=== Begin Enclosure ===

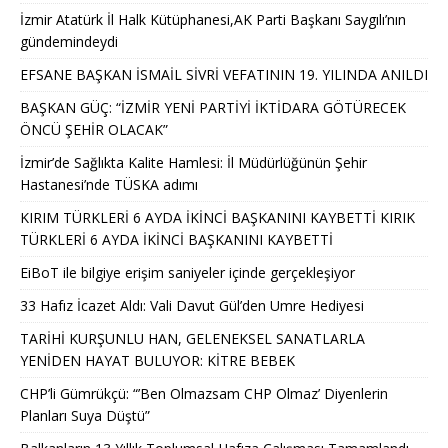
İzmir Atatürk İl Halk Kütüphanesi,AK Parti Başkanı Saygılı’nın
gündemindeydi
EFSANE BAŞKAN İSMAİL SİVRİ VEFATININ 19. YILINDA ANILDI
BAŞKAN GÜÇ: “İZMİR YENİ PARTİYİ İKTİDARA GÖTÜRECEK
ÖNCÜ ŞEHİR OLACAK”
İzmir’de Sağlıkta Kalite Hamlesi: İl Müdürlüğünün Şehir
Hastanesi’nde TÜSKA adımı
KIRIM TÜRKLERİ 6 AYDA İKİNCİ BAŞKANINI KAYBETTİ KIRIK
TÜRKLERİ 6 AYDA İKİNCİ BAŞKANINI KAYBETTİ
EiBoT ile bilgiye erişim saniyeler içinde gerçekleşiyor
33 Hafız İcazet Aldı: Vali Davut Gül’den Umre Hediyesi
TARİHİ KURŞUNLU HAN, GELENEKSEL SANATLARLA
YENİDEN HAYAT BULUYOR: KİTRE BEBEK
CHP’li Gümrükçü: “’Ben Olmazsam CHP Olmaz’ Diyenlerin
Planları Suya Düştü”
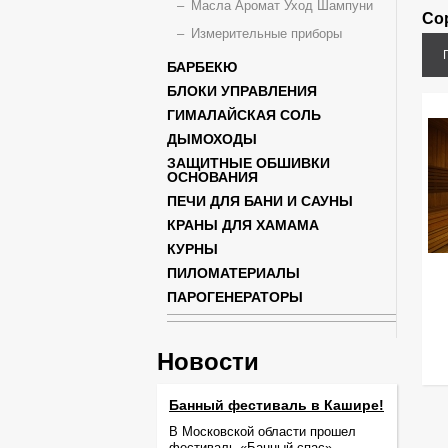
Масла Аромат Уход Шампуни
Со
Измерительные приборы
БАРБЕКЮ
БЛОКИ УПРАВЛЕНИЯ
ГИМАЛАЙСКАЯ СОЛЬ
ДЫМОХОДЫ
ЗАЩИТНЫЕ ОБШИВКИ
ОСНОВАНИЯ
ПЕЧИ ДЛЯ БАНИ И САУНЫ
КРАНЫ ДЛЯ ХАМАМА
КУРНЫ
ПИЛОМАТЕРИАЛЫ
ПАРОГЕНЕРАТОРЫ
Новости
Банный фестиваль в Кашире!
В Московской области прошел
фестиваль «Банный спас».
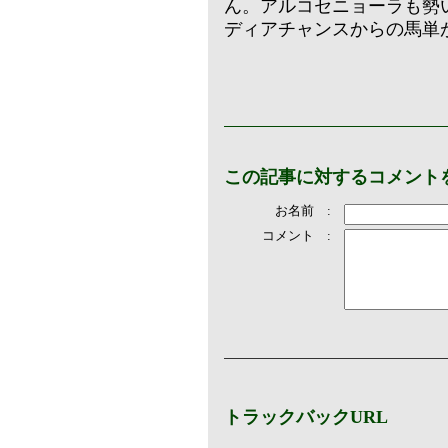
ん。アルコセニョーラも勢
ディアチャンスからの馬単
この記事に対するコメント
お名前 :
コメント :
トラックバックURL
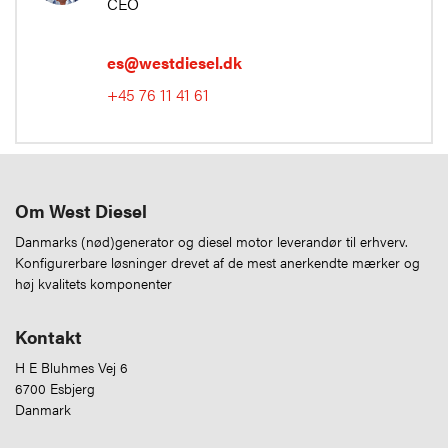
CEO
es@westdiesel.dk
+45 76 11 41 61
Om West Diesel
Danmarks (nød)generator og diesel motor leverandør til erhverv.
Konfigurerbare løsninger drevet af de mest anerkendte mærker og
høj kvalitets komponenter
Kontakt
H E Bluhmes Vej 6
6700 Esbjerg
Danmark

=== End Enclosure ===

- **Directions for this task**: When you copy the data, keep every line exact and leave out each picture.

- **Reply**:
İzmir Atatürk İl Halk Kütüphanesi,AK Parti Başkanı Saygılı’nın
gündemindeydi
EFSANE BAŞKAN İSMAİL SİVRİ VEFATININ 19. YILINDA ANILDI
BAŞKAN GÜÇ: “İZMİR YENİ PARTİYİ İKTİDARA GÖTÜRECEK
ÖNCÜ ŞEHİR OLACAK”
İzmir’de Sağlıkta Kalite Hamlesi: İl Müdürlüğünün Şehir
Hastanesi’nde TÜSKA adımı
KIRIM TÜRKLERİ 6 AYDA İKİNCİ BAŞKANINI KAYBETTİ KIRIK
TÜRKLERİ 6 AYDA İKİNCİ BAŞKANINI KAYBETTİ
EiBoT ile bilgiye erişim saniyeler içinde gerçekleşiyor
33 Hafız İcazet Aldı: Vali Davut Gül’den Umre Hediyesi
TARİHİ KURŞUNLU HAN, GELENEKSEL SANATLARLA
YENİDEN HAYAT BULUYOR: KİTRE BEBEK
CHP’li Gümrükçü: “’Ben Olmazsam CHP Olmaz’ Diyenlerin
Planları Suya Düştü”
Масла Аромат Уход Шампуни
Со
Измерительные приборы
БАРБЕКЮ
БЛОКИ УПРАВЛЕНИЯ
ГИМАЛАЙСКАЯ СОЛЬ
ДЫМОХОДЫ
ЗАЩИТНЫЕ ОБШИВКИ
ОСНОВАНИЯ
ПЕЧИ ДЛЯ БАНИ И САУНЫ
КРАНЫ ДЛЯ ХАМАМА
КУРНЫ
ПИЛОМАТЕРИАЛЫ
ПАРОГЕНЕРАТОРЫ
Новости
Банный фестиваль в Кашире!
В Московской области прошел
фестиваль «Банный спас».
ん。アルコセニョーラも勢
ディアチャンスからの馬単
この記事に対するコメント
お名前 :
コメント :
トラックバックURL
CEO
es@westdiesel.dk
+45 76 11 41 61
Om West Diesel
Danmarks (nød)generator og diesel motor leverandør til erhverv.
Konfigurerbare løsninger drevet af de mest anerkendte mærker og
høj kvalitets komponenter
Kontakt
H E Bluhmes Vej 6
6700 Esbjerg
Danmark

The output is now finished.